Since then, communication with the Caribbean nation has been minimal, Denlinger said during Wednesday night’s information meeting and pray service at the South Middleton Township church.

“We all know the reason we’re here is a sad reason,” Alan Robinson, pastor of the of the church, told the more then 100 people in attendance.

Information Denlinger doled out was sparse due to the difficulty of reaching officials at the orphanages that the church is affiliated with. Even before the earthquake, Denlinger said, phone calls were interrupted by crackles and static.

During the meeting, Denlinger read off a list of names of people the church had befriended while doing work in the county. The ones he listed were not in danger as of Tuesday night.

His attempts Wednesday morning to contact friends in Haiti by phone were unsuccessful, although he did get updates through a missionary friend’s Facebook page, he said.

But that doesn’t mean everyone is accounted for and safe.

A number of church members sponsor children in the county that was already reeling from poverty and hunger. It’s likely to be some time before information about those children, those who are not affiliated with a program the church assists with, reach the states, Denlinger said.

When information does role in, he added, it will be posted to his Facebook page and on a blog he helps manage.

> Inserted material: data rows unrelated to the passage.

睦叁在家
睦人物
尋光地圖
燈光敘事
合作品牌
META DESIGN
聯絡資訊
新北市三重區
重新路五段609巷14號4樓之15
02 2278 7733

The Carlisle Brethren in Christ Church hopes to send three or four members to Haiti in mid-February to assist with relief efforts, Denlinger said.

In the mean time, members of the church, as well as non-members, can submit donations that will help with short-term and long-term relief efforts.

Denlinger also encouraged those in attendance to pray for survivors of the quake.

“They’re just paralyzed. They don’t know what to do,” he said. “It’s a matter of just trying to survive.”

The Associated Press contributed to this report.